Dirk Bogarde en ‘Muerte en Venecia’, filme
de Luchino Visconti (1971) sobre el relato del mismo título de Thomas Mann.
El secretario general de
la ONU, el entrañable António Guterres, nos ha conminado a todos los humanos vivos
del planeta a «dejar de cavar nuestra propia tumba». Es algo que, obviamente, solo
nosotros mismos podemos dejar de hacer. Mientras, la epidemia del covid se ha
llevado ya las vidas de cinco millones de personas en el mundo, según un
estudio de la Universidad Johns Hopkins. Las cifras más elevadas corresponden a
Estados Unidos, India y Brasil, creo que por este orden. Toda esa gente no se
cavó por sí misma su sepultura, nada de eso, pero contó para el brillante
resultado final con la ayuda inapreciable de sus mandatarios, en particular Donald
Trump y Jair Bolsonaro, que insistieron en que todo era un fake hasta que ellos mismos cayeron enfermos. Después, supongo que harían un Eme punto Rajoy. O sea, vengo a imaginar que declararían, más o menos: “Todo es un fake, salvo alguna cosa.”
Boris Johnson ha hecho lo
mismo en Gran Bretaña, e Isabel Ayuso en la Comunidad de Madrid. Aquí la tasa
de mortalidad ha ascendido un 40%, el último año. Mucho, para ser solo “alguna
cosa”.
En cualquier caso, no es
al covid a lo que se refiere Guterres, sino a la lucha contra el cambio
climático y sus secuelas. Hay mucha tela que cortar por ese lado, las encuestas
de opinión muestran que, mientras una gran mayoría de gente se muestra
favorable a que su gobierno tome medidas drásticas contra la contaminación, en
cambio no quiere que se suba el precio de los carburantes con plomo que utiliza
para mover un coche particular al que no está dispuesta a renunciar en ningún
caso.
Es obvio, entonces, que
nos estamos cavando nuestra propia tumba. El tema despierta, además, cierto
morbo en la psicología colectiva. Es un chicken
game, ¿hasta dónde nos atreveremos a llegar, y quién va a ser el primero en
rajarse? La erupción del volcán de La Palma está suponiendo una catástrofe para
muchas personas que lo han perdido todo en la tremenda sacudida sísmica. Sí,
pero las agencias de viaje están multiplicando por diez el número de viajeros
que transportan al lugar porque quieren ver la catástrofe de cerca.
Somos así. Estamos
convencidos de que el mayor espectáculo del mundo solo puede ser el fin del
mundo, y no estamos dispuestos a perdérnoslo por caro que resulte. Solo es
cuestión de ir cavándose la tumba en cómodos plazos. En los años de la deterrence, teníamos un subidón de
adrenalina cada vez que se agriaban las relaciones entre el Kremlin y el
Pentágono y se palpaba la posibilidad de que asomasen por la abertura superior
de sus silos subterráneos las cabezas atómicas de los grandes misiles intercontinentales.
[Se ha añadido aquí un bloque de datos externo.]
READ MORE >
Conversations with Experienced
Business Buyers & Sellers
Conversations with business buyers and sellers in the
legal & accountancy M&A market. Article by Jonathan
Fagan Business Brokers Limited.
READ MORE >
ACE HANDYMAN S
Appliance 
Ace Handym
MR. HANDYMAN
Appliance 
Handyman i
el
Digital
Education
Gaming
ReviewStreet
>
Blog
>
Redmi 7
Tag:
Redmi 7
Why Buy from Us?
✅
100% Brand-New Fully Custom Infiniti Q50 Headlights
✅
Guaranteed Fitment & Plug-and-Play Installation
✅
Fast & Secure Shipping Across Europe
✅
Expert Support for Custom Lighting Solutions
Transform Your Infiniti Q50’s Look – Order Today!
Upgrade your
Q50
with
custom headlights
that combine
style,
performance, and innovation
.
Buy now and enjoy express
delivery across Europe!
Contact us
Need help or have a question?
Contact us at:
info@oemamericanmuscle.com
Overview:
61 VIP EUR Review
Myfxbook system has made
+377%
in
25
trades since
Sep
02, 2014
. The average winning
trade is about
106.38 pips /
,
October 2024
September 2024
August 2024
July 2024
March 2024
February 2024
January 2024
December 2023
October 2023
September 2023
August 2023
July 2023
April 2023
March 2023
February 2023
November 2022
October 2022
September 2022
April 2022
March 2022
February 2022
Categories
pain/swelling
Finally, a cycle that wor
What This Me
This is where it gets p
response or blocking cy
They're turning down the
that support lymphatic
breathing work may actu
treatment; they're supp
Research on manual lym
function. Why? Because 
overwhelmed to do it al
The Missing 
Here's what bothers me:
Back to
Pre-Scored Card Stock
Sí, el resultado iba a ser funesto pero, como espectáculo, oigan, el no va más.
Ahora la cosa va de menos
estruendo y más melancolía. Estaríamos dispuestos a viajar a una Venecia con acqua alta para afrontar allí una peste
insidiosa que acabara con nosotros, siempre que contempláramos en esa hora
final la belleza sin tacha de un rapaz con fondo musical de Mahler.
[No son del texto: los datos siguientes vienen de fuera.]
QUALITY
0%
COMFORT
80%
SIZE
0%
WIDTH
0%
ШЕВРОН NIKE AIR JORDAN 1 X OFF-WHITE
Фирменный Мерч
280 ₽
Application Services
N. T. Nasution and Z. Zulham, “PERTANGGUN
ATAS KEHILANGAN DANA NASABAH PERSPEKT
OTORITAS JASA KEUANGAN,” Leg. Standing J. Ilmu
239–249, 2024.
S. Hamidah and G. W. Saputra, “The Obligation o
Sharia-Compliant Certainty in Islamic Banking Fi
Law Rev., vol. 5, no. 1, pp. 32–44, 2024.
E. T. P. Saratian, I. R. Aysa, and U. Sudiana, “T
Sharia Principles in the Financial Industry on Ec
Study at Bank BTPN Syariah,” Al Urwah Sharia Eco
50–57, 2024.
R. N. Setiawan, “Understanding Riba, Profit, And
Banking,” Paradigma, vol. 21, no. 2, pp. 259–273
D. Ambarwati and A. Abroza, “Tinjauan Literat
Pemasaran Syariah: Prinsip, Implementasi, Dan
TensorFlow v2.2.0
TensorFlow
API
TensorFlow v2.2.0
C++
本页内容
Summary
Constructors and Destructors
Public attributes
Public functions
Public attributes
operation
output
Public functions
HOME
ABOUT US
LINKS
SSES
Pero no va a hacer falta que
vayamos a ninguna parte, la peste vendrá a por nosotros a domicilio y just in time, a menos que hagamos caso a
don António y dejemos de cavar resignadamente nuestra propia tumba.
No sé si seremos capaces
de tanto. Estamos demasiado domesticados por una rutina que prima por encima de
todas las cosas el consumo privado, y desprecia la salud pública; demasiado
adoctrinados en la consigna del TINA, “no hay alternativa”.
Por si fuera poco, en
España contamos además con un Tribunal Constitucional dispuesto a echar abajo cualquier
declaración de estado de alarma dictada por el gobierno, y a imponer por la
brava la libertad absoluta de que cada cual se cave con sus propios medios
privados su sepultura: los ricos el mausoleo en mármoles, las clases medias el nicho
de ladrillo, y a los indigentes que no pueden costearse ni siquiera un hoyo en
condiciones, que les den, que aquí no estamos para hacer caridad con nadie.